L’Addition S’Alourdit Encore Pour Les Fumeurs
Le prix flambe. À partir du 1er janvier 2026, les fumeurs français encaissent un nouveau coup : plusieurs marques de cigarettes augmentent jusqu’à 50 centimes le paquet. L’annonce, publiée par les Douanes, confirme une tendance qui ne faiblit pas.
Les marques premium franchissent un cap symbolique. Japan Tobacco International porte ses paquets de Camel et Winston à 13 euros pile, rejoignant le club très fermé des cigarettes les plus chères du marché. Certaines références dépassent même désormais ce seuil.

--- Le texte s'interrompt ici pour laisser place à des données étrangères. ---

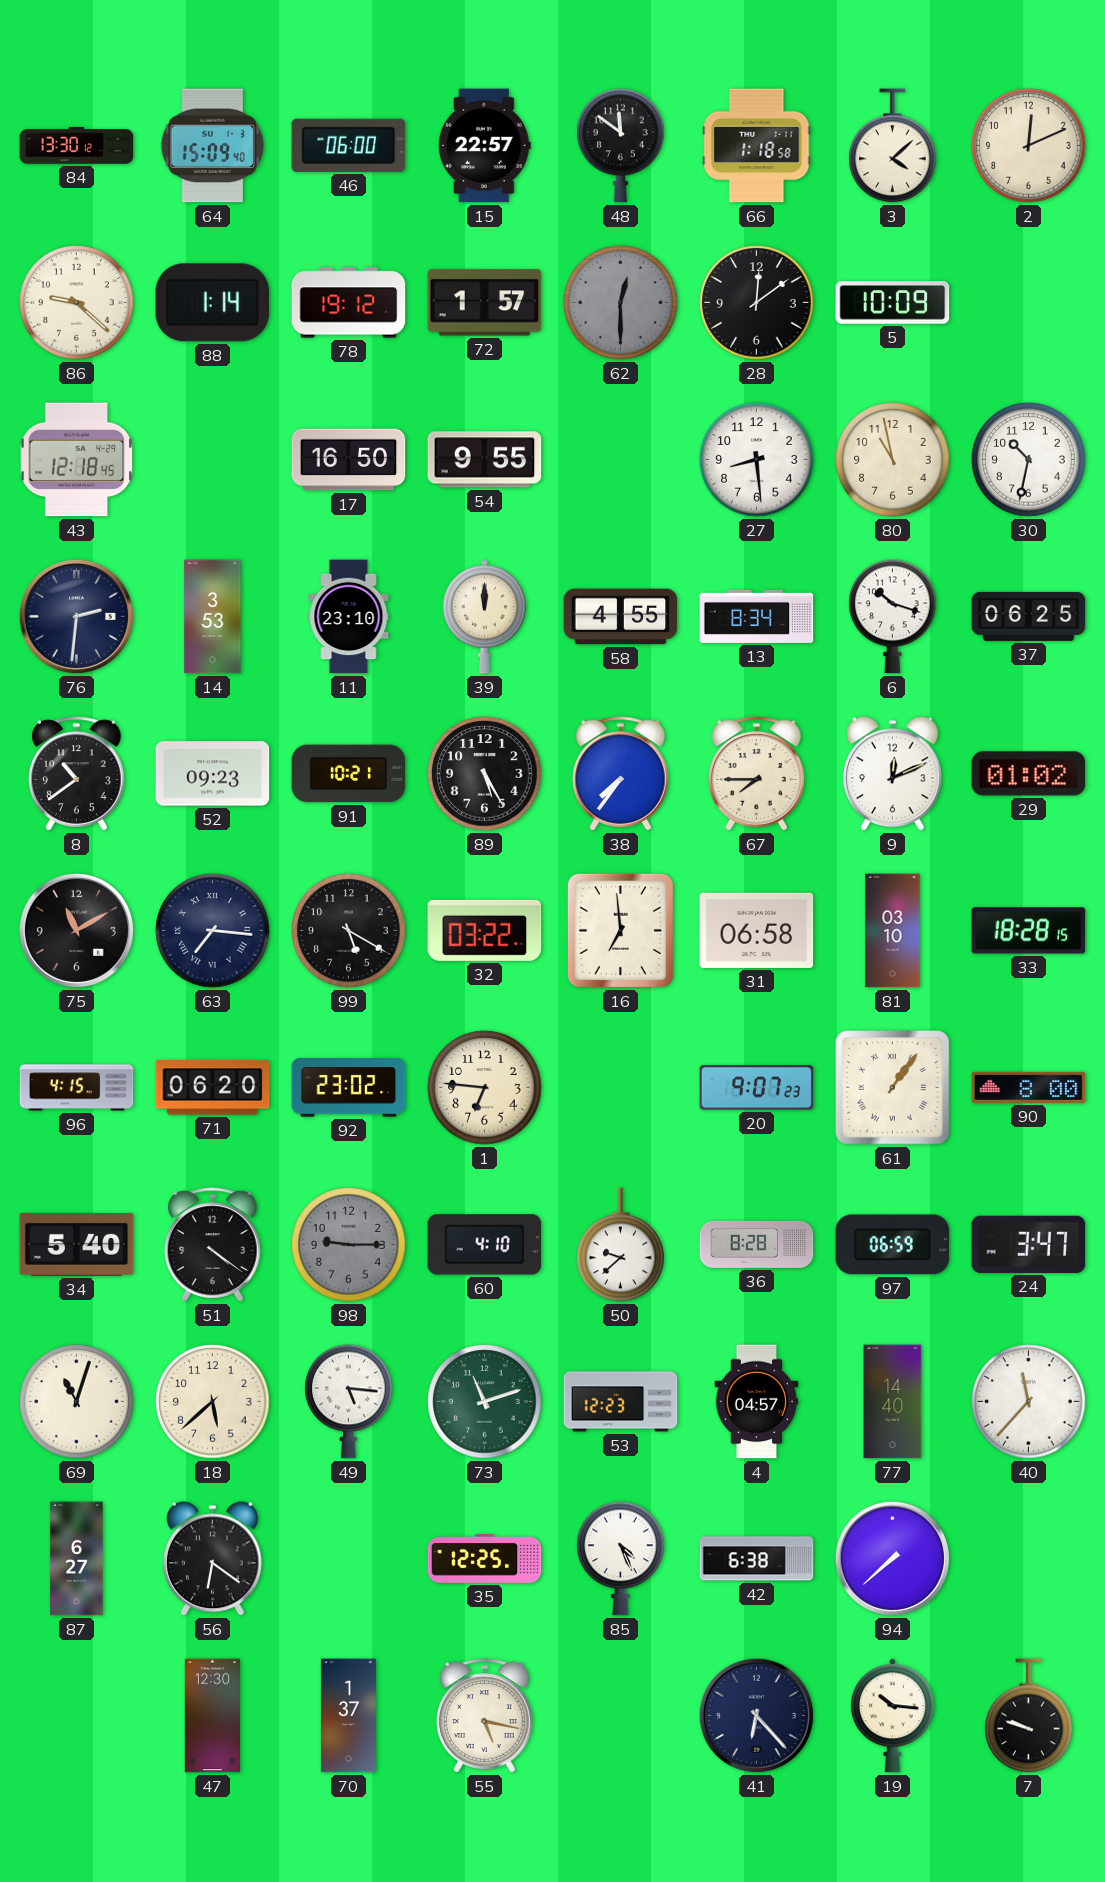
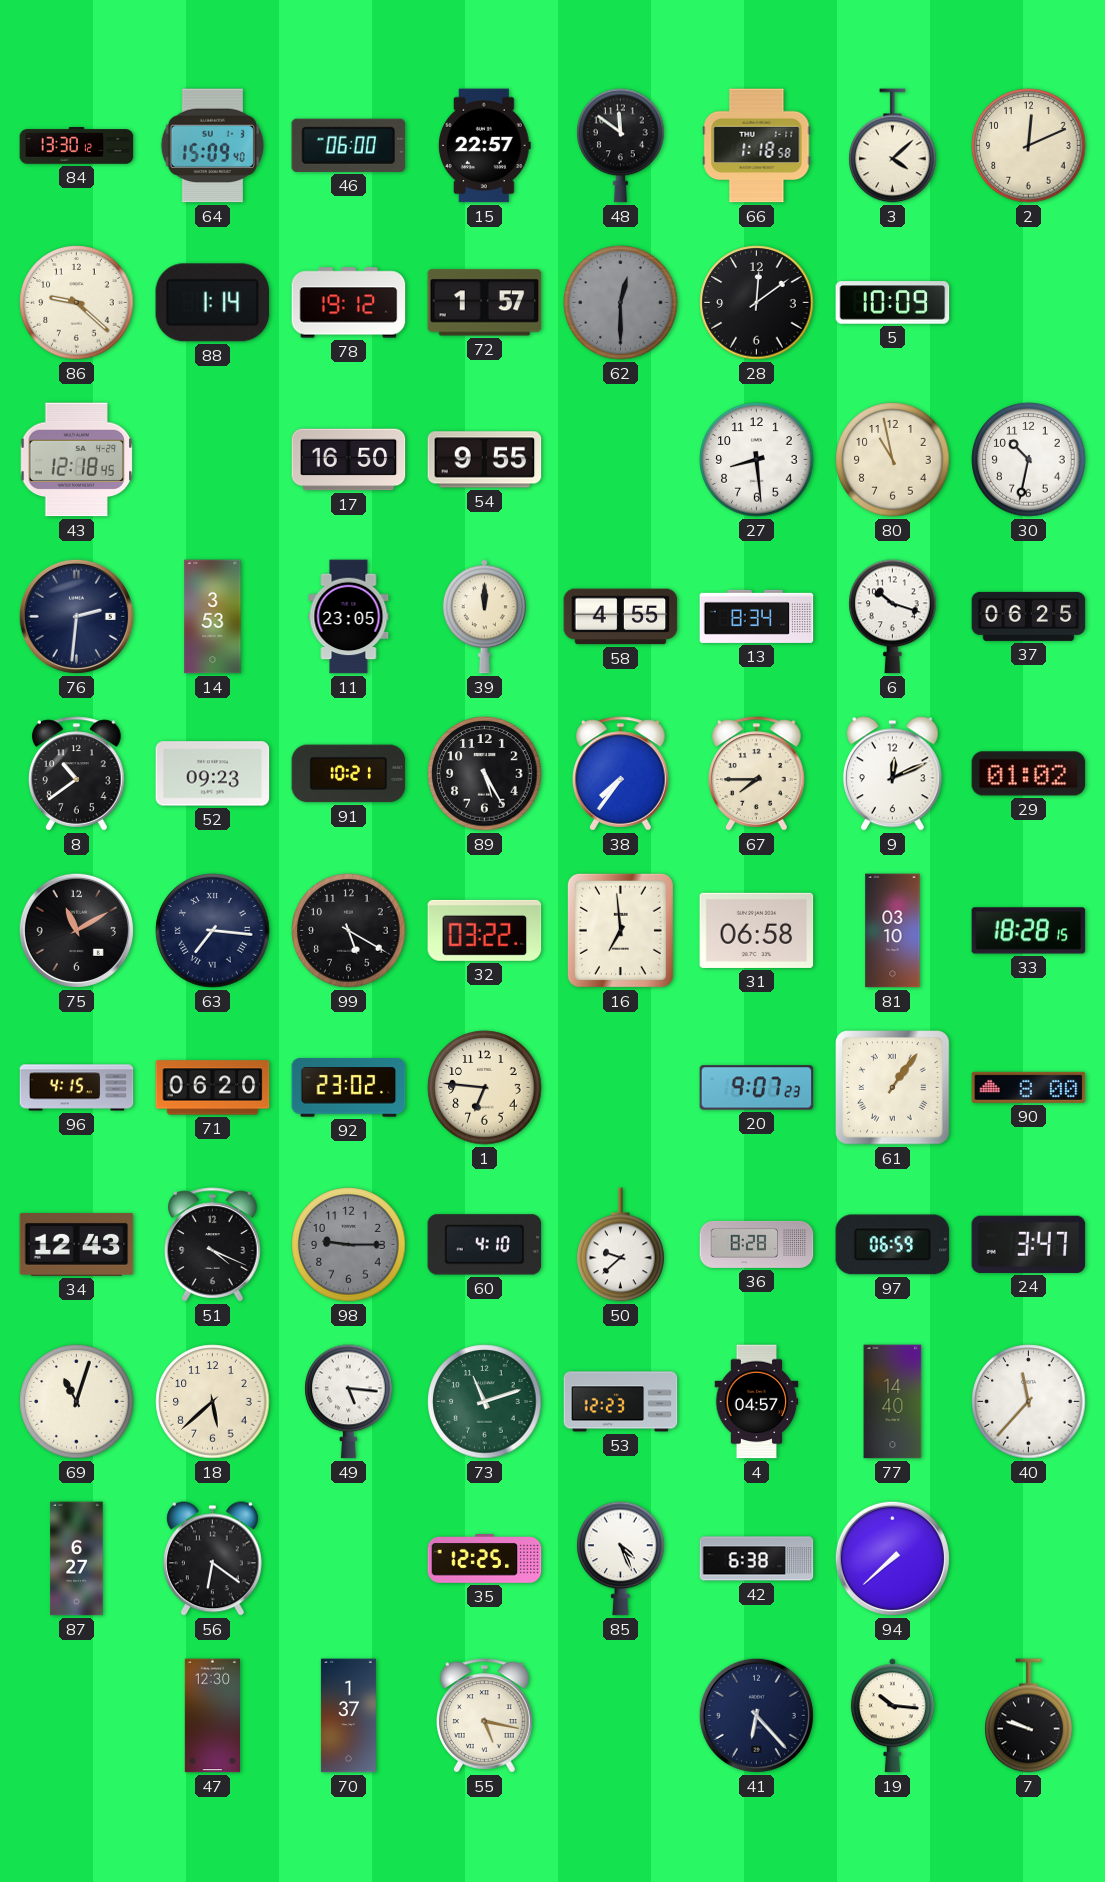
11: 23:10 -> 23:05
34: 5:40 -> 12:43
51: 4:21 -> 4:19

Philip Morris International suit le mouvement avec une hausse d’environ 50 centimes sur ses produits phares. Marlboro Red et Philip Morris voient leurs étiquettes grimper, tout comme le tabac à rouler de la marque. Les ajustements varient selon les références, mais la direction est claire : vers le haut.
Pour les millions de fumeurs français, le calcul devient simple et douloureux. Un paquet par jour représente désormais près de 400 euros par mois pour les marques les plus chères. Une réalité qui s’impose dans les bureaux de tabac dès le premier jour de la nouvelle année, sans échappatoire possible.

Qui Augmente Quoi : La Répartition Des Hausses
Tous les fabricants ne jouent pas la même partition. Japan Tobacco International va au bout de la logique en portant Camel et Winston à 13 euros, tout en relevant également les prix de son tabac à rouler. Les augmentations varient fortement selon les références, créant une grille tarifaire complexe.
Philip Morris International assume ouvertement sa stratégie. « Nous avons décidé d’augmenter les prix ce qui correspond à la hausse de notre éco-contribution, à l’inflation des coûts de production et à la hausse de la part versée aux buralistes », indique un porte-parole du géant américain. Une hausse d’environ 50 centimes s’applique sur Marlboro Red, Philip Morris et le tabac à rouler.
À l’opposé, British American Tobacco et Imperial Brands adoptent une approche plus mesurée. Leurs ajustements oscillent entre 10 et 50 centimes, mais ne concernent qu’un nombre limité de références. Une prudence qui contraste avec l’offensive tarifaire des deux leaders.